- The paper presents a compact GRU-based recurrent policy that generalizes to unseen quadrotor platforms through zero-shot adaptation.
- It employs meta-imitation learning with a dual-phase training pipeline, using 1000 teacher policies to distill robust control behavior.
- Experimental results validate RAPTOR's emergent system identification and its reliable performance across diverse real-world and simulated conditions.

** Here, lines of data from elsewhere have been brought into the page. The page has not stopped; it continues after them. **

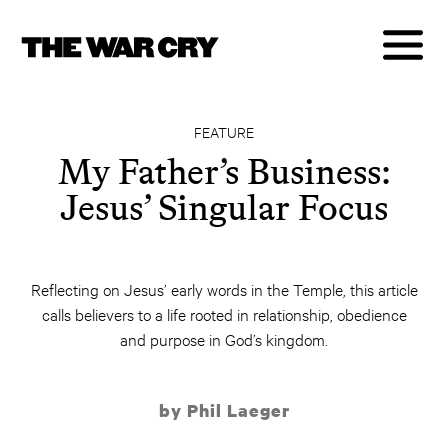
FEATURE
My Father’s Business:
Jesus’ Singular Focus
Reflecting on Jesus’ early words in the Temple, this article
calls believers to a life rooted in relationship, obedience
and purpose in God’s kingdom.
by Phil Laeger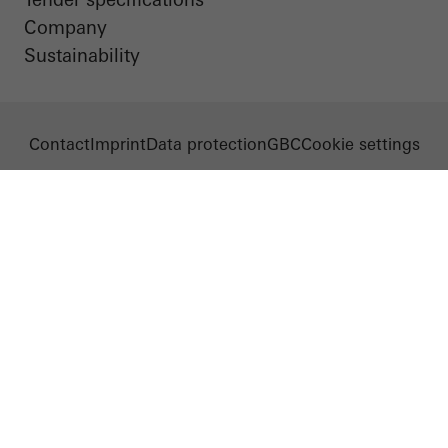
Company
Sustainability
Contact
Imprint
Data protection
GBC
Cookie settings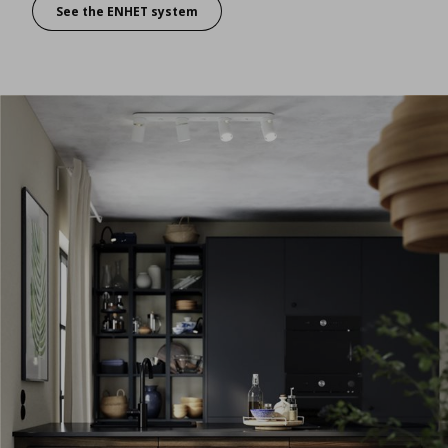
See the ENHET system
For easy access and even easier personalization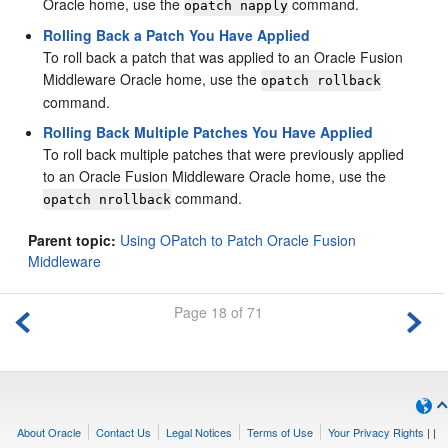
Oracle home, use the
command.
opatch napply
Rolling Back a Patch You Have Applied
To roll back a patch that was applied to an Oracle Fusion
Middleware Oracle home, use the
opatch rollback
command.
Rolling Back Multiple Patches You Have Applied
To roll back multiple patches that were previously applied
to an Oracle Fusion Middleware Oracle home, use the
command.
opatch nrollback
Parent topic:
Using OPatch to Patch Oracle Fusion
Middleware
Page 18 of 71
About Oracle
Contact Us
Legal Notices
Terms of Use
Your Privacy Rights
|
|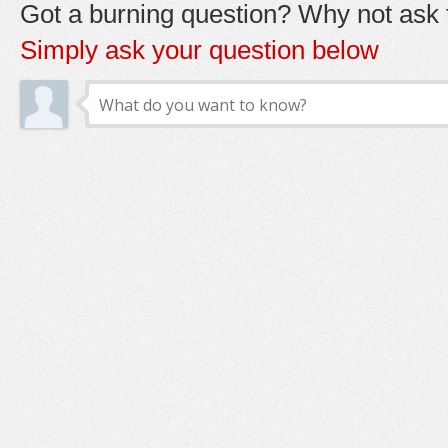
Got a burning question? Why not ask t
Simply ask your question below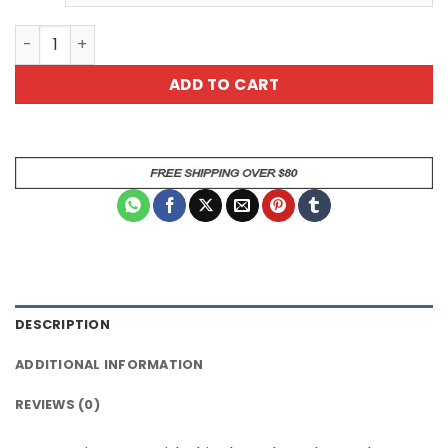
Pink Pattern Skater Dress - Cute Fit and Flare Dress - Fe
ADD TO CART
DESCRIPTION
ADDITIONAL INFORMATION
REVIEWS (0)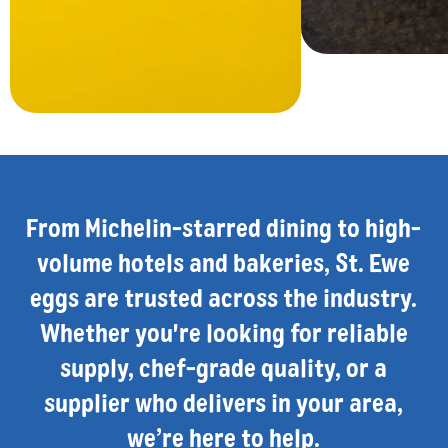
From Michelin-starred dining to high-
volume hotels and bakeries, St. Ewe
eggs are trusted across the industry.
Whether you're looking for reliable
supply, chef-grade quality, or a
supplier who delivers in your area,
we’re here to help.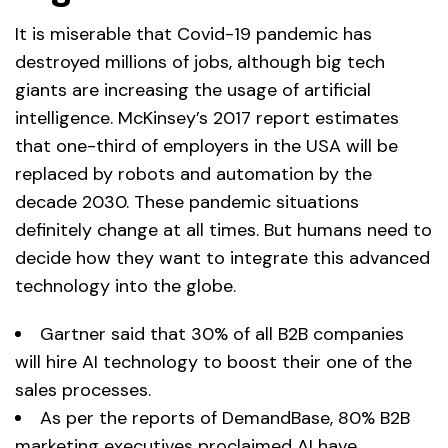
It is miserable that Covid-19 pandemic has
destroyed millions of jobs, although big tech
giants are increasing the usage of artificial
intelligence. McKinsey’s 2017 report estimates
that one-third of employers in the USA will be
replaced by robots and automation by the
decade 2030. These pandemic situations
definitely change at all times. But humans need to
decide how they want to integrate this advanced
technology into the globe.
Gartner said that 30% of all B2B companies
will hire AI technology to boost their one of the
sales processes.
As per the reports of DemandBase, 80% B2B
marketing executives proclaimed AI have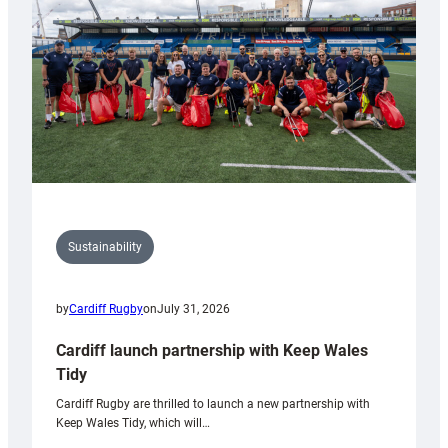
Anniversary
Grogg
Sustainability
by
Cardiff Rugby
on
July 31, 2026
Cardiff launch partnership with Keep Wales
Tidy
Cardiff Rugby are thrilled to launch a new partnership with
Keep Wales Tidy, which will…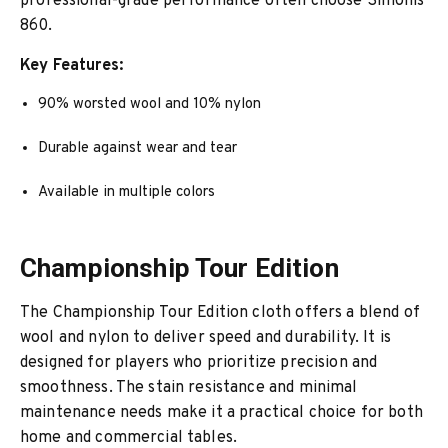
professional-grade performance often choose Simonis
860.
Key Features:
90% worsted wool and 10% nylon
Durable against wear and tear
Available in multiple colors
Championship Tour Edition
The Championship Tour Edition cloth offers a blend of
wool and nylon to deliver speed and durability. It is
designed for players who prioritize precision and
smoothness. The stain resistance and minimal
maintenance needs make it a practical choice for both
home and commercial tables.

RAPTOR: A Foundation Policy for Quadrotor Control
Overview and Motivation
The RAPTOR framework introduces a highly adaptive, end-to-end neural network policy for quadrotor control, designed to generalize across a wide spectrum of quadrotor platforms and dynamic conditions. The central innovation is the training of a single, compact recurrent policy capable of zero-shot adaptation to unseen quadrotors, leveraging in-context learning via recurrence. This approach addresses the limitations of conventional RL-based controllers, which typically overfit to specific platforms and require retraining or explicit system identification for even minor hardware changes.

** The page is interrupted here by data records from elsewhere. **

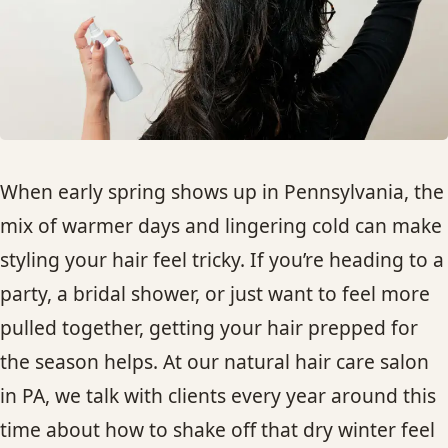
HAIR TREATMENTS & DEEP CONDITIONING
HAIR HIGHLIGHTS
SINGLE-PROCESS COLOR
When early spring shows up in Pennsylvania, the
HAIR EXTENSIONS
mix of warmer days and lingering cold can make
styling your hair feel tricky. If you’re heading to a
BRIDAL & FORMAL STYLING
party, a bridal shower, or just want to feel more
pulled together, getting your hair prepped for
SKIN CARE
the season helps. At our natural hair care salon
in PA, we talk with clients every year around this
HAIR COLOR & BALAYAGE
time about how to shake off that dry winter feel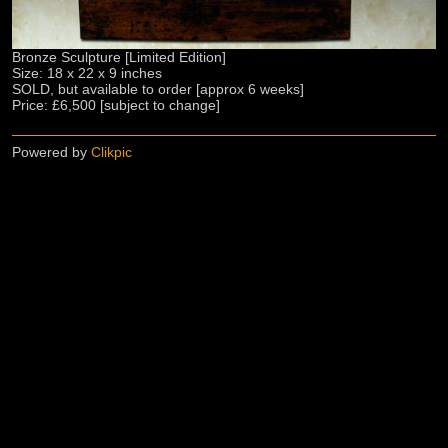
Bronze Sculpture [Limited Edition]
Size: 18 x 22 x 9 inches
SOLD, but available to order [approx 6 weeks]
Price: £6,500 [subject to change]
Powered by
Clikpic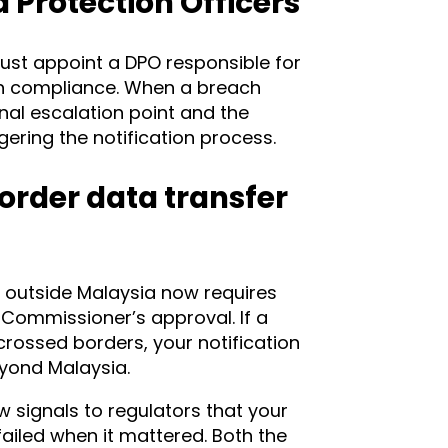
Protection Officers
ust appoint a DPO responsible for
on compliance. When a breach
rnal escalation point and the
gering the notification process.
border data transfer
 outside Malaysia now requires
 Commissioner’s approval. If a
crossed borders, your notification
yond Malaysia.
 signals to regulators that your
iled when it mattered. Both the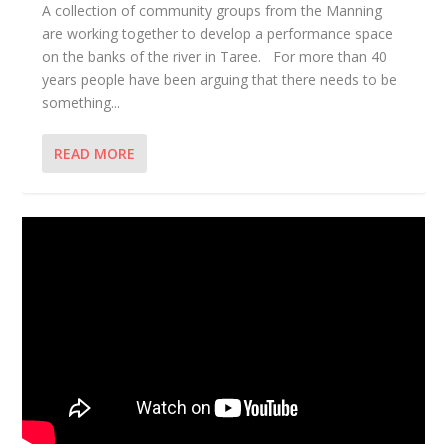
A collection of community groups from the Manning
are working together to develop a performance space
on the banks of the river in Taree. For more than 40
years people have been arguing that there needs to be
something...
READ MORE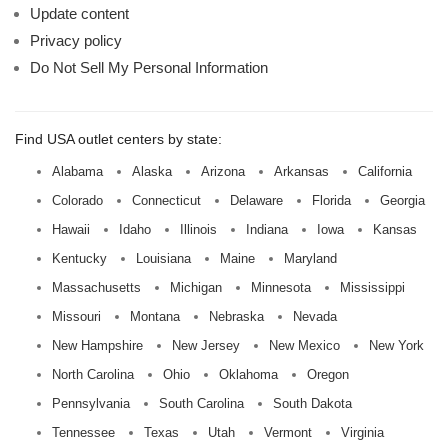
Update content
Privacy policy
Do Not Sell My Personal Information
Find USA outlet centers by state:
Alabama
Alaska
Arizona
Arkansas
California
Colorado
Connecticut
Delaware
Florida
Georgia
Hawaii
Idaho
Illinois
Indiana
Iowa
Kansas
Kentucky
Louisiana
Maine
Maryland
Massachusetts
Michigan
Minnesota
Mississippi
Missouri
Montana
Nebraska
Nevada
New Hampshire
New Jersey
New Mexico
New York
North Carolina
Ohio
Oklahoma
Oregon
Pennsylvania
South Carolina
South Dakota
Tennessee
Texas
Utah
Vermont
Virginia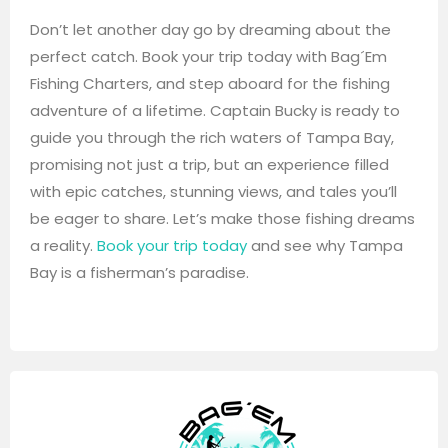
Don’t let another day go by dreaming about the
perfect catch. Book your trip today with Bag´Em
Fishing Charters, and step aboard for the fishing
adventure of a lifetime. Captain Bucky is ready to
guide you through the rich waters of Tampa Bay,
promising not just a trip, but an experience filled
with epic catches, stunning views, and tales you’ll
be eager to share. Let’s make those fishing dreams
a reality.
Book your trip today
and see why Tampa
Bay is a fisherman’s paradise.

Figure 1: (A) Motivation—comparison of adaptation capabilities between humans, RL-based policies, and RAPTOR; (B) RAPTOR architecture overview.
Methodology
Quadrotor control is formalized as a Bayes Adaptive POMDP, with the RAPTOR policy derived from probabilistic graphical modeling principles. The architecture consists of a three-layer GRU-based recurrent neural network with only 2084 parameters, enabling deployment on resource-constrained microcontrollers while maintaining real-time inference capabilities.
Figure 2: (A) Bayesian network for quadrotor dynamics/control; (B) RAPTOR policy network architecture; (C) Illustration of emergent system identification via input/output reasoning.
Domain Randomization and Sampling
A physically plausible, factorized distribution over quadrotor dynamics parameters is constructed, covering mass, geometry, inertia, thrust curves, torque coefficients, and motor delays. Ancestral sampling is used to efficiently generate diverse quadrotor instances for training, ensuring broad coverage of real-world platforms.
Figure 3: Probabilistic graphical model for ancestral sampling of quadrotors.
The training pipeline is divided into two phases:
- Pre-Training: 1000 teacher policies are trained via RL, each specialized for a sampled quadrotor. Teachers are overparameterized for robust convergence and observe full state information.
- Meta-Imitation Learning: The behaviors of all teachers are distilled into a single student policy. The student, lacking explicit knowledge of system parameters, must infer relevant dynamics from observation-action histories. On-policy imitation learning is employed, minimizing the MSE between student and teacher actions.
Figure 4: Meta-Imitation Learning algorithm schematic.
Experimental Results
Training Dynamics and Scaling
Pre-training reliably converges for all 1000 teachers, with robust episode lengths achieved after 100k steps. Meta-Imitation Learning enables the student policy to generalize to unseen quadrotors, with performance converging after ~1000 epochs. Scaling studies reveal that a hidden dimension of 16 suffices for high performance, and increasing the number of teachers improves generalization.
Figure 5: (A) Pre-training learning curve; (B) Meta-imitation learning curve; (C) Pareto frontier: performance vs. number of teachers; (D) Pareto frontier: performance vs. policy size.
Emergent System Identification
The RAPTOR policy demonstrates emergent, implicit system identification. Linear probing of the latent state reveals strong predictive power for thrust-to-weight ratio (R2=0.949, MSE = 0.047), indicating that the policy encodes relevant dynamics in its hidden state through in-context learning.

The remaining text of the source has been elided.